6.3 Behavioral Economics: An Alternative Framework for Consumer Choice

Principles of Microeconomics 3e6.3 Behavioral Economics: An Alternative Framework for Consumer Choice

Learning Objectives

By the end of this section, you will be able to:

  • Evaluate the reasons for making intertemporal choices
  • Interpret an intertemporal budget constraint
  • Analyze why people in America tend to save such a small percentage of their income

As we know, people sometimes make decisions that seem “irrational” and not in their own best interest. People’s decisions can seem inconsistent from one day to the next and they even deliberately ignore ways to save money or time. The traditional economic models assume rationality, which means that people take all available information and make consistent and informed decisions that are in their best interest. (In fact, economics professors often delight in pointing out so-called “irrational behavior” each semester to their new students, and present economics as a way to become more rational.)

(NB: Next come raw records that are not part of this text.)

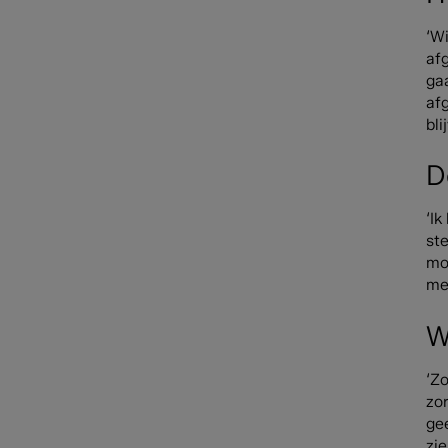
‘Wi
af
ga
af
bl
D
‘I
st
moe
mee
W
‘Z
zor
gee
zie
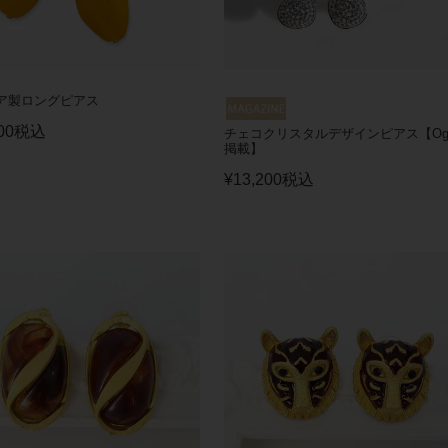
ア製ロングピアス
00
税込
チェコクリスタルデザインピアス【Ogg
掲載】
¥
13,200
税込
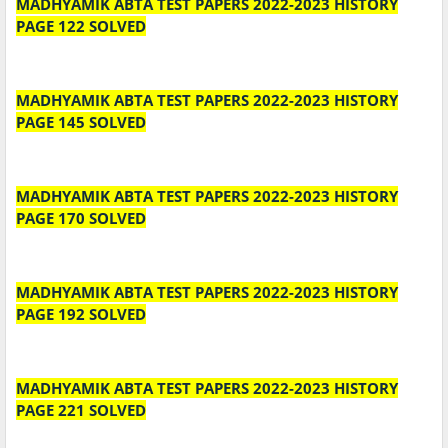
MADHYAMIK ABTA TEST PAPERS 2022-2023 HISTORY
PAGE 122 SOLVED
MADHYAMIK ABTA TEST PAPERS 2022-2023 HISTORY
PAGE 145 SOLVED
MADHYAMIK ABTA TEST PAPERS 2022-2023 HISTORY
PAGE 170 SOLVED
MADHYAMIK ABTA TEST PAPERS 2022-2023 HISTORY
PAGE 192 SOLVED
MADHYAMIK ABTA TEST PAPERS 2022-2023 HISTORY
PAGE 221 SOLVED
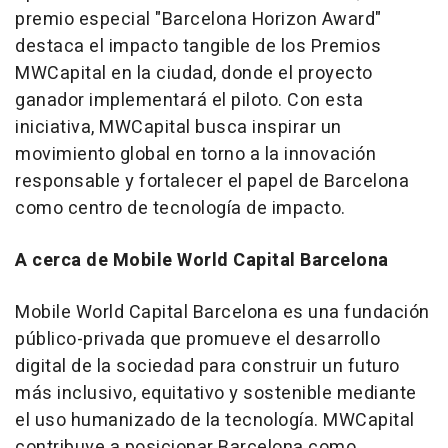
premio especial "Barcelona Horizon Award"
destaca el impacto tangible de los Premios
MWCapital en la ciudad, donde el proyecto
ganador implementará el piloto. Con esta
iniciativa, MWCapital busca inspirar un
movimiento global en torno a la innovación
responsable y fortalecer el papel de
Barcelona
como centro de tecnología de impacto.
A cerca de Mobile World Capital Barcelona
Mobile World Capital Barcelona es una fundación
público-privada que promueve el desarrollo
digital de la sociedad para construir un futuro
más inclusivo, equitativo y sostenible mediante
el uso humanizado de la tecnología. MWCapital
contribuye a posicionar
Barcelona
como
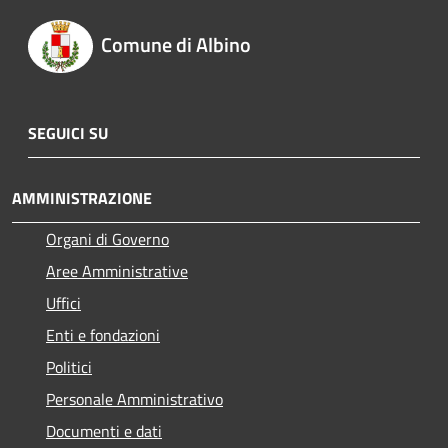
Comune di Albino
SEGUICI SU
AMMINISTRAZIONE
Organi di Governo
Aree Amministrative
Uffici
Enti e fondazioni
Politici
Personale Amministrativo
Documenti e dati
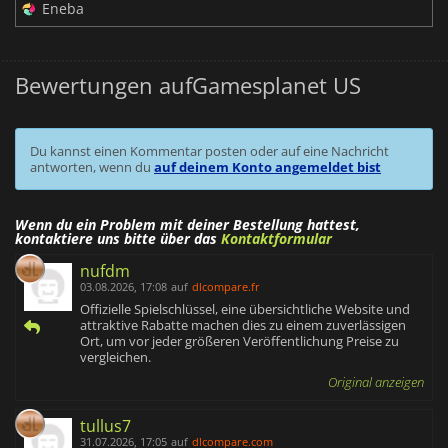
Eneba
Bewertungen aufGamesplanet US
Du kannst einen Kommentar posten oder auf eine Nachricht
antworten, wenn du
auf deinem Konto angemeldet bist
Wenn du ein Problem mit deiner Bestellung hattest,
kontaktiere uns bitte über das
Kontaktformular
nufdm
03.08.2026, 17:08
auf
dlcompare.fr
Offizielle Spielschlüssel, eine übersichtliche Website und
attraktive Rabatte machen dies zu einem zuverlässigen
Ort, um vor jeder größeren Veröffentlichung Preise zu
vergleichen.
Original anzeigen
tullus7
31.07.2026, 17:05
auf
dlcompare.com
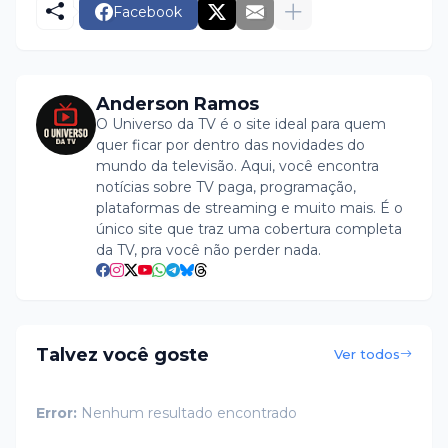
Facebook
Anderson Ramos
O Universo da TV é o site ideal para quem
quer ficar por dentro das novidades do
mundo da televisão. Aqui, você encontra
notícias sobre TV paga, programação,
plataformas de streaming e muito mais. É o
único site que traz uma cobertura completa
da TV, pra você não perder nada.
Talvez você goste
Ver todos
Error:
Nenhum resultado encontrado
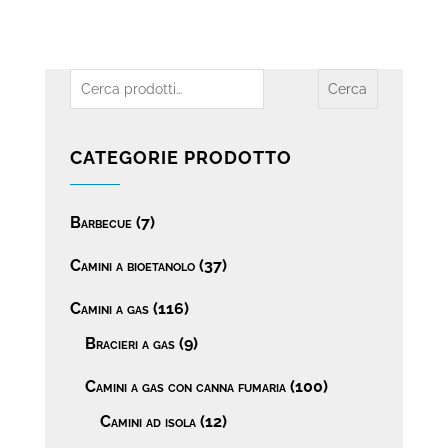
€5.260
€5.930
a
a
€5.995
€6.795
Cerca:
Cerca
CATEGORIE PRODOTTO
Barbecue
(7)
Camini a bioetanolo
(37)
Camini a gas
(116)
Bracieri a gas
(9)
Camini a gas con canna fumaria
(100)
Camini ad isola
(12)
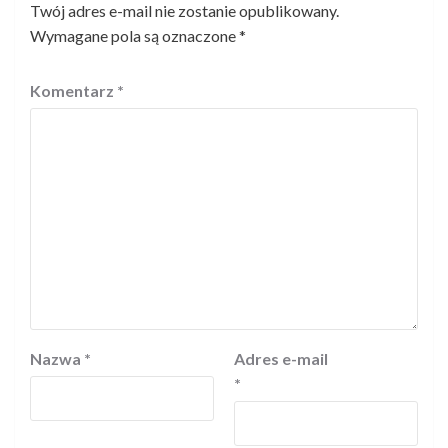
Twój adres e-mail nie zostanie opublikowany.
Wymagane pola są oznaczone
*
Komentarz
*
Nazwa
*
Adres e-mail
*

However, a new group of economists, known as behavioral economists, argue that the traditional method omits something important: people’s state of mind. For example, one can think differently about money if one is feeling revenge, optimism, or loss. These are not necessarily irrational states of mind, but part of a range of emotions that can affect anyone on a given day. In addition, actions under these conditions are predictable, if one better understands the underlying environment. Behavioral economics seeks to enrich our understanding of decision-making by integrating the insights of psychology into economics. It does this by investigating how given dollar amounts can mean different things to individuals depending on the situation. This can lead to decisions that appear outwardly inconsistent, or irrational, to the outside observer.

The way the mind works, according to this view, may seem inconsistent to traditional economists but is actually far more complex than an unemotional cost-benefit adding machine. For example, a traditional economist would say that if you lost a $10 bill today, and also received an extra $10 in your paycheck, you should feel perfectly neutral. After all, –$10 + $10 = $0. You are the same financially as you were before. However, behavioral economists have conducted research that shows many people will feel some negative emotion, such as anger or frustration, after those two things happen. We tend to focus more on the loss than the gain. We call this loss aversion, where a $1 loss pains us 2.25 times more than a $1 gain helps us, according to the economists Daniel Kahneman and Amos Tversky in a famous 1979 article in the journal Econometrica. This insight has implications for investing, as people tend to “overplay” the stock market by reacting more to losses than to gains. This behavior looks irrational to traditional economists, but is consistent once we understand better how the mind works, these economists argue.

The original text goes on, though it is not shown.